DIRECTIONS
Word for word, set down every line of the entries below from the line with "effort — and you will find more of them here" to the line with "sure it soon will be.", including both, and no other line.

(Extracted records)
───

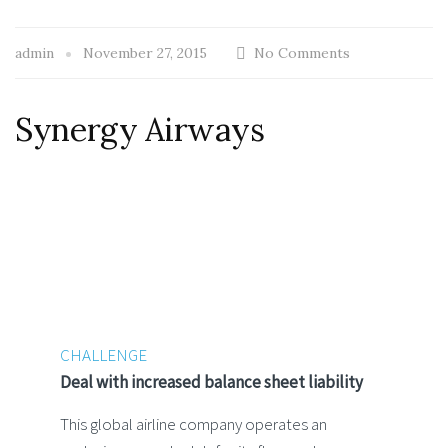
admin
November 27, 2015
No Comments
Synergy Airways
CHALLENGE
Deal with increased balance sheet liability
This global airline company operates an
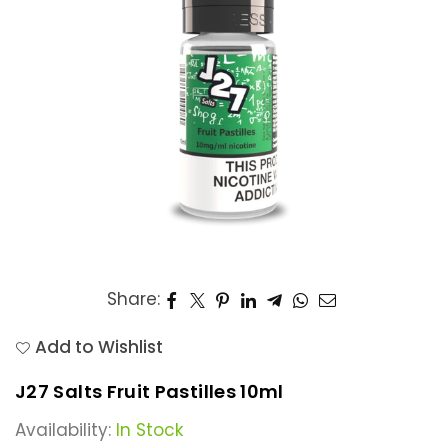
Share:
Add to Wishlist
J27 Salts Fruit Pastilles 10ml
Availability:
In Stock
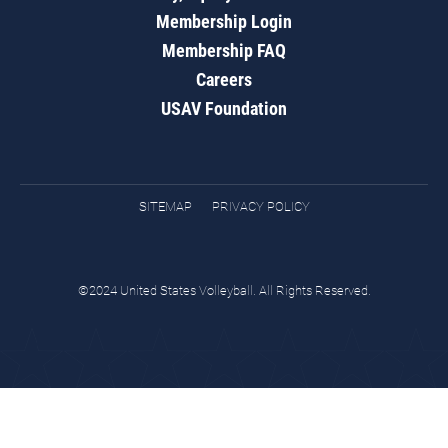
Membership Login
Membership FAQ
Careers
USAV Foundation
SITEMAP
PRIVACY POLICY
©2024 United States Volleyball. All Rights Reserved.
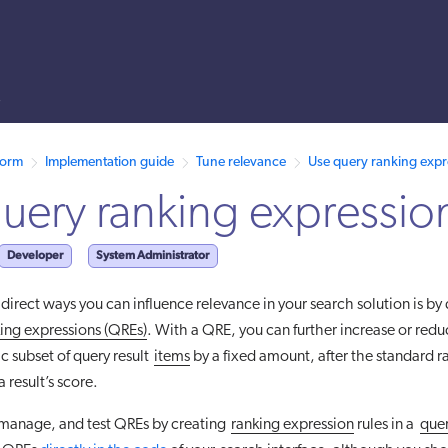
s
 /llms.txt. A markdown version of this page is also available by appen
form
Implementation guide
Tune relevance
Use query ranking expr
uery ranking expressio
Developer
System Administrator
direct ways you can influence relevance in your search solution is by
ing expressions (QREs)
. With a QRE, you can further increase or redu
ic subset of query result
items
by a fixed amount, after the standard r
 result’s score.
 manage, and test QREs by creating
ranking expression
rules in a
quer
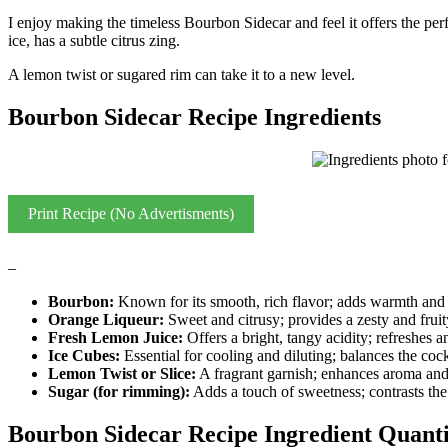
I enjoy making the timeless Bourbon Sidecar and feel it offers the per
ice, has a subtle citrus zing.
A lemon twist or sugared rim can take it to a new level.
Bourbon Sidecar Recipe Ingredients
Print Recipe (No Advertisments)
–
Bourbon:
Known for its smooth, rich flavor; adds warmth and d
Orange Liqueur:
Sweet and citrusy; provides a zesty and fruit
Fresh Lemon Juice:
Offers a bright, tangy acidity; refreshes a
Ice Cubes:
Essential for cooling and diluting; balances the cockt
Lemon Twist or Slice:
A fragrant garnish; enhances aroma and
Sugar (for rimming):
Adds a touch of sweetness; contrasts the 
Bourbon Sidecar Recipe Ingredient Quanti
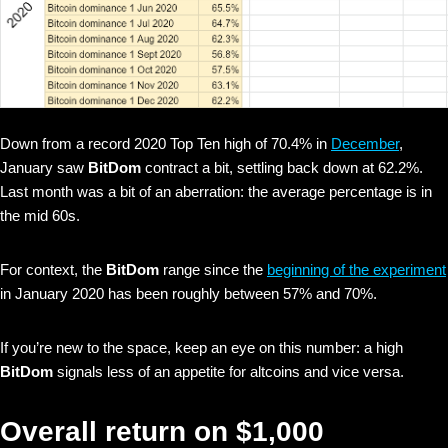
Down from a record 2020 Top Ten high of 70.4% in
December
,
January saw
BitDom
contract a bit, settling back down at 62.2%.
Last month was a bit of an aberration: the average percentage is in
the mid 60s.
For context, the
BitDom
range since the
beginning of the experiment
in January 2020 has been roughly between 57% and 70%.
If you’re new to the space, keep an eye on this number: a high
BitDom
signals less of an appetite for altcoins and vice versa.
Overall return on $1,000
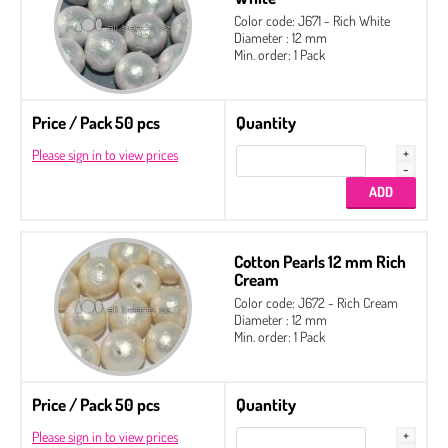
Color code: J671 - Rich White
Diameter : 12 mm
Min. order: 1 Pack
Price / Pack 50 pcs
Quantity
Please sign in to view prices
Cotton Pearls 12 mm Rich
Cream
Color code: J672 - Rich Cream
Diameter : 12 mm
Min. order: 1 Pack
Price / Pack 50 pcs
Quantity
Please sign in to view prices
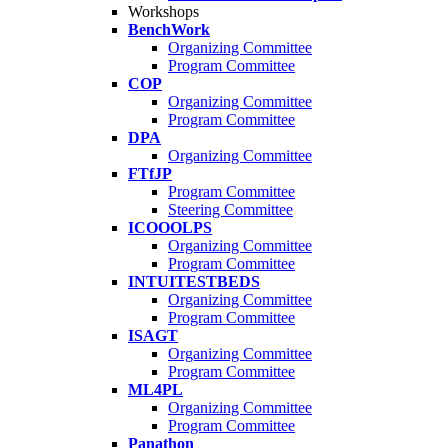
Workshops
BenchWork
Organizing Committee
Program Committee
COP
Organizing Committee
Program Committee
DPA
Organizing Committee
FTfJP
Program Committee
Steering Committee
ICOOOLPS
Organizing Committee
Program Committee
INTUITESTBEDS
Organizing Committee
Program Committee
ISAGT
Organizing Committee
Program Committee
ML4PL
Organizing Committee
Program Committee
Panathon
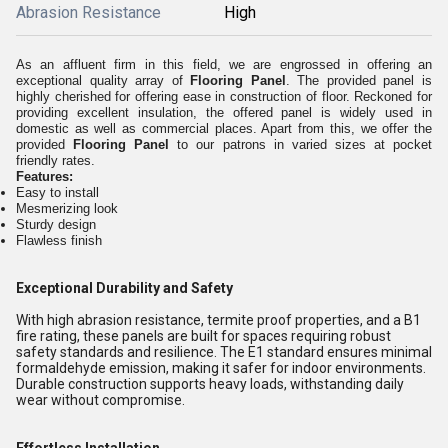
Abrasion Resistance
High
As an affluent firm in this field, we are engrossed in offering an
exceptional quality array of
Flooring Panel
. The provided panel is
highly cherished for offering ease in construction of floor. Reckoned for
providing excellent insulation, the offered panel is widely used in
domestic as well as commercial places. Apart from this, we offer the
provided
Flooring Panel
to our patrons in varied sizes at pocket
friendly rates.
Features:
Easy to install
Mesmerizing look
Sturdy design
Flawless finish
Exceptional Durability and Safety
With high abrasion resistance, termite proof properties, and a B1
fire rating, these panels are built for spaces requiring robust
safety standards and resilience. The E1 standard ensures minimal
formaldehyde emission, making it safer for indoor environments.
Durable construction supports heavy loads, withstanding daily
wear without compromise.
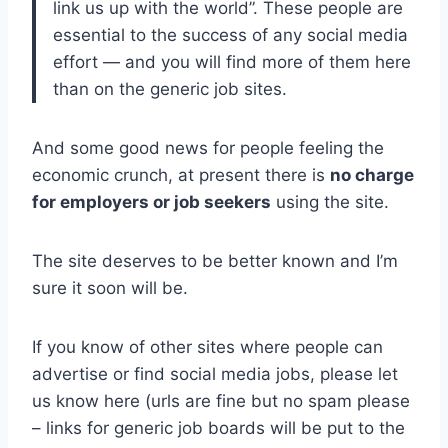
link us up with the world”. These people are
essential to the success of any social media
effort — and you will find more of them here
than on the generic job sites.
And some good news for people feeling the
economic crunch, at present there is
no charge
for employers or job seekers
using the site.
The site deserves to be better known and I’m
sure it soon will be.
If you know of other sites where people can
advertise or find social media jobs, please let
us know here (urls are fine but no spam please
– links for generic job boards will be put to the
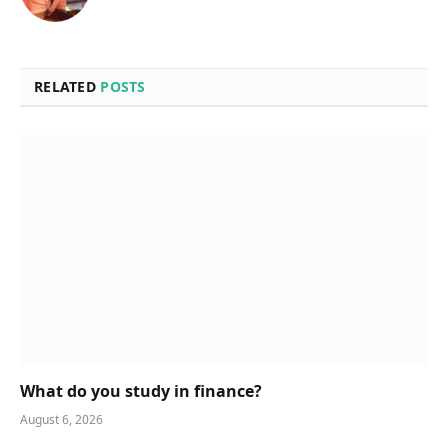
RELATED
POSTS
What do you study in finance?
August 6, 2026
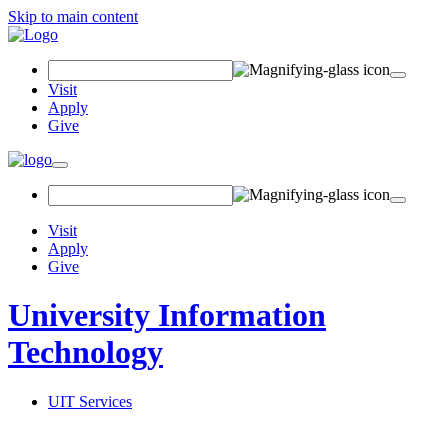
Skip to main content
Search Field
Visit
Apply
Give
Toggle navigation
Visit
Apply
Give
University Information
Technology
UIT Services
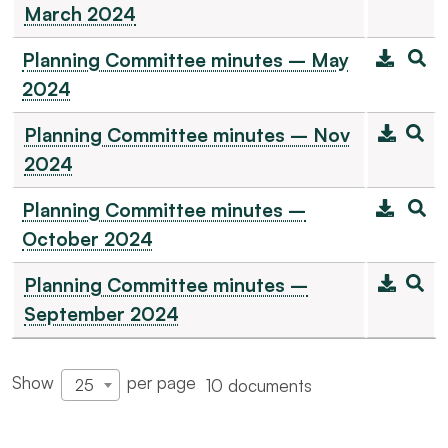
March 2024
Planning Committee minutes – May
2024
Planning Committee minutes – Nov
2024
Planning Committee minutes –
October 2024
Planning Committee minutes –
September 2024
Show
per page
10 documents
25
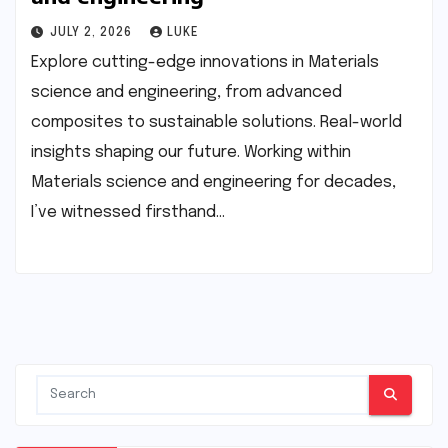
JULY 2, 2026
LUKE
Explore cutting-edge innovations in Materials
science and engineering, from advanced
composites to sustainable solutions. Real-world
insights shaping our future. Working within
Materials science and engineering for decades,
I’ve witnessed firsthand…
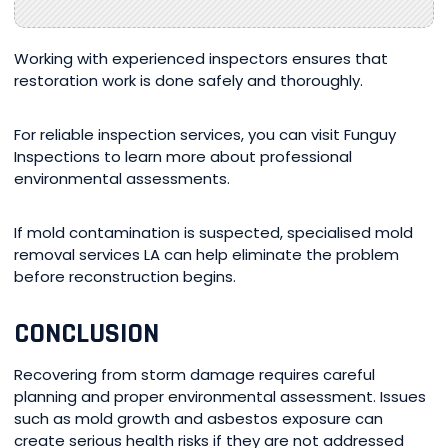
Working with experienced inspectors ensures that
restoration work is done safely and thoroughly.
For reliable inspection services, you can visit Funguy
Inspections to learn more about professional
environmental assessments.
If mold contamination is suspected, specialised mold
removal services LA can help eliminate the problem
before reconstruction begins.
CONCLUSION
Recovering from storm damage requires careful
planning and proper environmental assessment. Issues
such as mold growth and asbestos exposure can
create serious health risks if they are not addressed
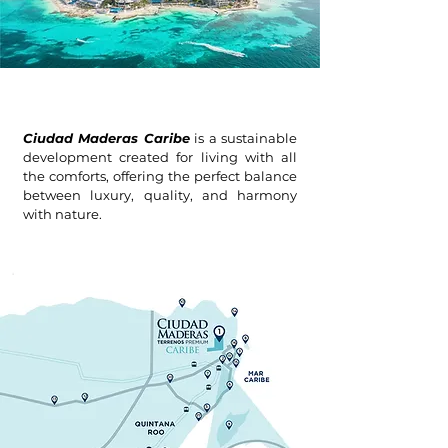
Ciudad Maderas Caribe
is a sustainable
development created for living with all
the comforts, offering the perfect balance
between luxury, quality, and harmony
with nature.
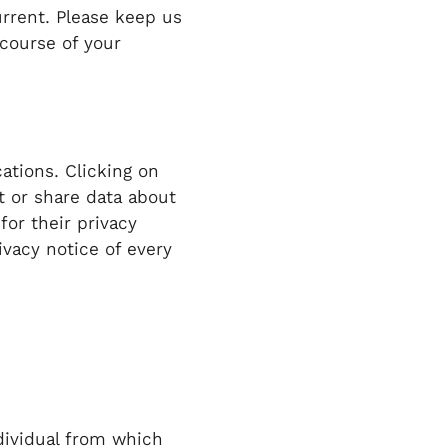
urrent. Please keep us
 course of your
ations. Clicking on
t or share data about
for their privacy
vacy notice of every
dividual from which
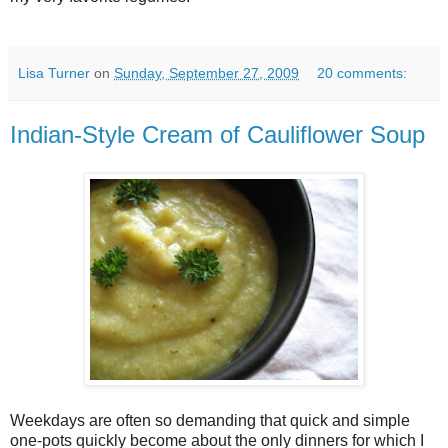
Lisa Turner
on
Sunday, September 27, 2009
20 comments:
Indian-Style Cream of Cauliflower Soup
Weekdays are often so demanding that quick and simple
one-pots quickly become about the only dinners for which I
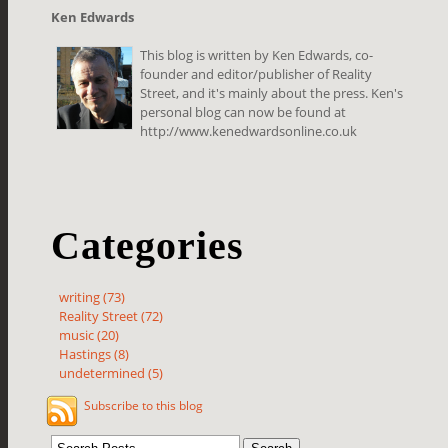
Ken Edwards
This blog is written by Ken Edwards, co-
founder and editor/publisher of Reality
Street, and it's mainly about the press. Ken's
personal blog can now be found at
http://www.kenedwardsonline.co.uk
Categories
writing (73)
Reality Street (72)
music (20)
Hastings (8)
undetermined (5)
Subscribe to this blog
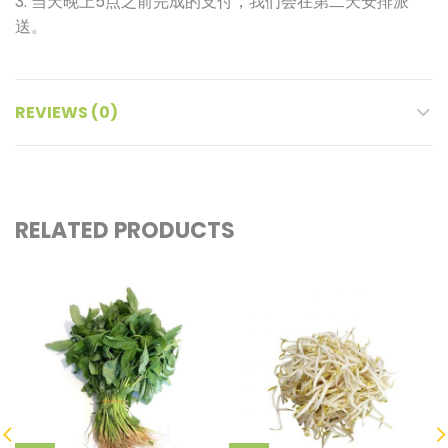
3. 当天晚上5点之前完成的支付，我们会在第二天安排派
送。
REVIEWS (0)
RELATED PRODUCTS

───

ANSWER SECTION
effort — and you will find more of them here
than on the generic job sites.
And some good news for people feeling the
economic crunch, at present there is
no charge
for employers or job seekers
using the site.
The site deserves to be better known and I’m
sure it soon will be.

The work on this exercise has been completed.